A histogram is a graphical way of representing distribution of data over a given range of points. It's often used to demonstrate probabilities of certain outcomes within a dataset. You may also have seen histograms in the context of photo editing software, where they are used as a means of representing density of light across a range of channels.
A common algorithmic problem related to histograms involves finding the "largest rectangle" under a given histogram.
Consider the simple ASCII example below:
X
XX X
XXXXXXX X
XXXXXXXXXX
----------
For this histogram, the largest rectangular section under the curve
would be (denoted by S
):
X
XX X
SSSSSSS X
XSSSSSSSXX
----------
0123456789
For this challenge, we'll work on writing an algorithm to identify this section of the histogram algorithmically.

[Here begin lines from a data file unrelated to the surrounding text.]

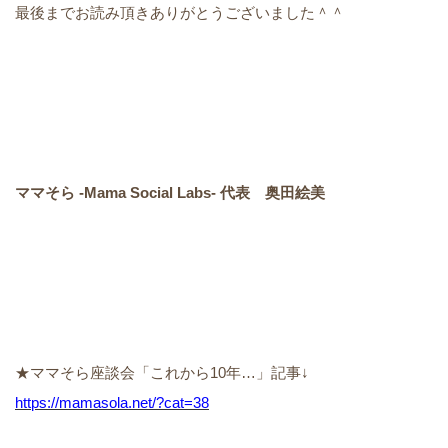
最後までお読み頂きありがとうございました＾＾
ママそら -Mama Social Labs- 代表 奥田絵美
★ママそら座談会「これから10年…」記事↓
https://mamasola.net/?cat=38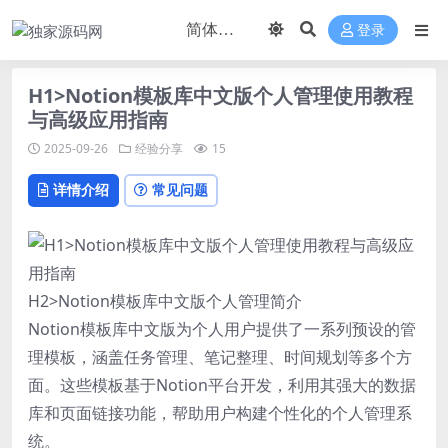
登录
H1>Notion模板库中文版个人管理使用教程
与高级应用指南
2025-09-26
经验分享
15
详情介绍
常见问题
H2>Notion模板库中文版个人管理简介
Notion模板库中文版为个人用户提供了一系列预设的管
理模板，涵盖任务管理、笔记整理、时间规划等多个方
面。这些模板基于Notion平台开发，利用其强大的数据
库和页面链接功能，帮助用户构建个性化的个人管理系
统。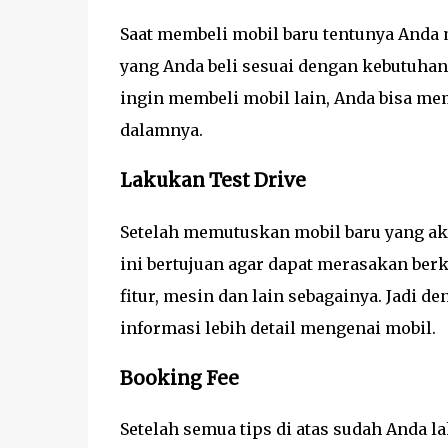
Saat membeli mobil baru tentunya Anda m
yang Anda beli sesuai dengan kebutuhan
ingin membeli mobil lain, Anda bisa me
dalamnya.
Lakukan Test Drive
Setelah memutuskan mobil baru yang akan
ini bertujuan agar dapat merasakan ber
fitur, mesin dan lain sebagainya. Jadi 
informasi lebih detail mengenai mobil.
Booking Fee
Setelah semua tips di atas sudah Anda 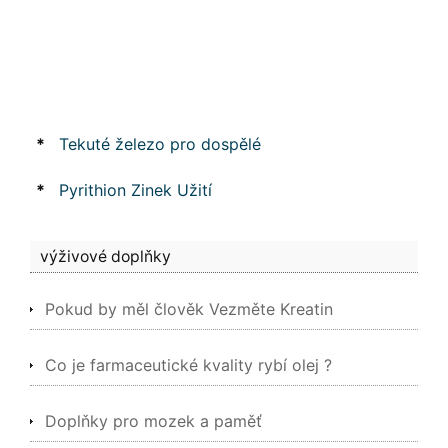
*
Tekuté železo pro dospělé
*
Pyrithion Zinek Užití
výživové doplňky
Pokud by měl člověk Vezměte Kreatin
Co je farmaceutické kvality rybí olej ?
Doplňky pro mozek a paměť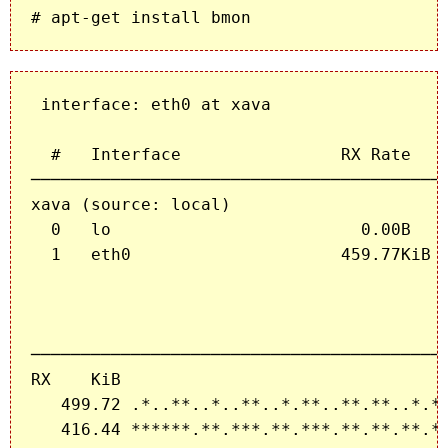
 interface: eth0 at xava                  
  #   Interface                RX Rate    
──────────────────────────────────────────
xava (source: local)

  0   lo                         0.00B    
  1   eth0                     459.77KiB  
──────────────────────────────────────────
RX    KiB

   499.72 .*..**..*..**..*.**..**.**..*.**
   416.44 ******.**.***.**.***.**.**.**.**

To represent histograms in a way our program can understand, we'll
probably want to use a more data-oriented format. Let's represent
the histogram as a series of [X, Y]
pairs, where X
represents
the (0-based) horizontal offset of the histogram moving from left to
right, and the Y is the vertical height of the histogram at that
position.
Using this convention, we could represent the previous histogram as the following data structure:
[[0, 1],
[1, 2],
[2, 2],
[3, 2],
[4, 3],
[5, 4],
[6, 2],
[7, 2],
[8, 1],
[9, 3]]
For this example, the largest rectangular area will be section running from height 2 in column 1 through height 2 in column 7, which would have an area of 7 x 2 = 14. This area (14) is what we'd like to find with our algorithm.
Spend 20 minutes and see what you can come up with for an algorithm to solve this problem. Then we'll rejoin as a group and discuss some possible angles of attack. If you're able to start coding during this time, great. But sketches or pseudocode are great as well.